I would definately clean it unless you are planning on displaying it in your aquarium. Nice bottle.


----------



## bearswede (Jan 6, 2007)

Hey, Bud...

  That's gonna look all nice an' shiny when you get it cleaned up... Glad to hear your (cyber) voice again!

  Ron


----------



## Gunsmoke47 (Jan 6, 2007)

Good job Wayne. By all means, clean it!![]


----------



## capsoda (Jan 6, 2007)

Gimmie a break Wayne. You know your gonna clean it.

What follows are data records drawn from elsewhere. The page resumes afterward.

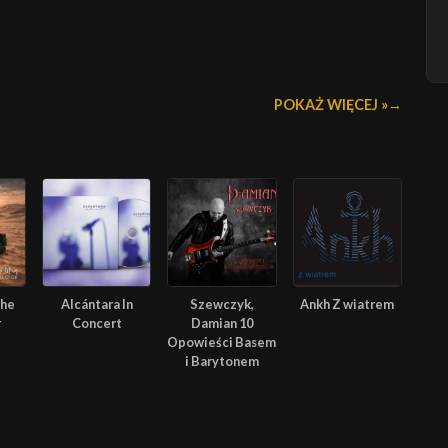
POKAŻ WIĘCEJ »
The
Alcántara In
Szewczyk,
Ankh Z wiatrem
r
Concert
Damian 10
Opowieści Basem
i Barytonem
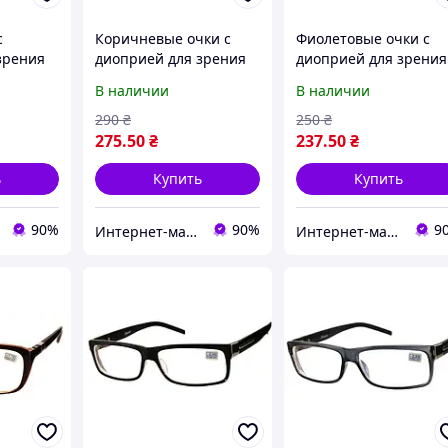
с
Коричневые очки с
Фиолетовые очки с
зрения
диоприей для зрения
диоприей для зрения
женские
женские
В наличии
В наличии
290
₴
250
₴
275
.50
₴
237
.50
₴
ь
Купить
Купить
90%
90%
9
Интернет-магазин Счастливый Клуб
Интернет-магазин Счастливый Клуб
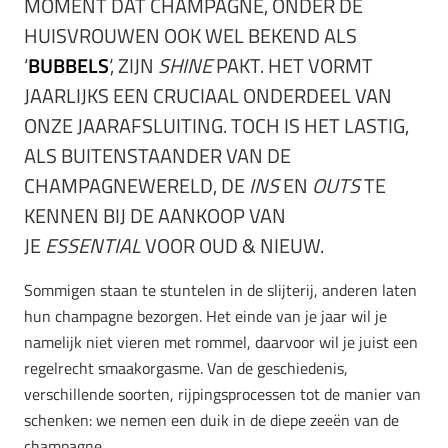
MOMENT DAT CHAMPAGNE, ONDER DE
HUISVROUWEN OOK WEL BEKEND ALS
‘
BUBBELS
‘, ZIJN
SHINE
PAKT. HET VORMT
JAARLIJKS EEN CRUCIAAL ONDERDEEL VAN
ONZE JAARAFSLUITING. TOCH IS HET LASTIG,
ALS BUITENSTAANDER VAN DE
CHAMPAGNEWERELD, DE
INS
EN
OUTS
TE
KENNEN BIJ DE AANKOOP VAN
JE
ESSENTIAL
VOOR OUD & NIEUW.
Sommigen staan te stuntelen in de slijterij, anderen laten
hun champagne bezorgen. Het einde van je jaar wil je
namelijk niet vieren met rommel, daarvoor wil je juist een
regelrecht smaakorgasme. Van de geschiedenis,
verschillende soorten, rijpingsprocessen tot de manier van
schenken: we nemen een duik in de diepe zeeën van de
champagne.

Don't make me sic Thumb Dude on you.


----------



## capsoda (Jan 6, 2007)

Gimmie a breake Wayne. You know your gonna clean it.

 Don't make me sic Thumb Dude on you!!!


----------



## CanadianBoy (Jan 7, 2007)

Hey Wayne,ya can tell there gettin old when they repeat themselves
 Hey Wayne,ya can tell there gettin old when they repeat themselves


----------



## capsoda (Jan 7, 2007)

Gimmie a breake Wayne. You know your gonna clean it. 

 Don't make me sic Thumb Dude on you!!! 


 Oh, You mean me. Ahhh....Ummmm....... I don't exactly know how that 
 happened.[] 

 Now what were ye talkin about?????[sm=rolleyes.gif]


----------



## Shagnasty (Jan 8, 2007)

[][][]     thanks guys i needed that!


----------